Saved entries
== == ==

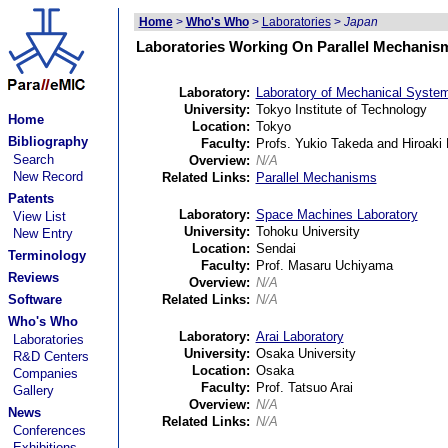
Home
>
Who's Who
>
Laboratories
>
Japan
Laboratories Working On Parallel Mechanis
Laboratory:
Laboratory of Mechanical Syste
University:
Tokyo Institute of Technology
Home
Location:
Tokyo
Bibliography
Faculty:
Profs. Yukio Takeda and Hiroaki
Search
Overview:
N/A
New Record
Related Links:
Parallel Mechanisms
Patents
Laboratory:
Space Machines Laboratory
View List
University:
Tohoku University
New Entry
Location:
Sendai
Terminology
Faculty:
Prof. Masaru Uchiyama
Reviews
Overview:
N/A
Software
Related Links:
N/A
Who's Who
Laboratory:
Arai Laboratory
Laboratories
University:
Osaka University
R&D Centers
Location:
Osaka
Companies
Faculty:
Prof. Tatsuo Arai
Gallery
Overview:
N/A
News
Related Links:
N/A
Conferences
Exhibitions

== == ==

ABOUT THIS TASK – Every line above that holds the string "Tokyo" should be copied into the answer.

YOUR RESPONSE –
Tokyo Institute of Technology
Tokyo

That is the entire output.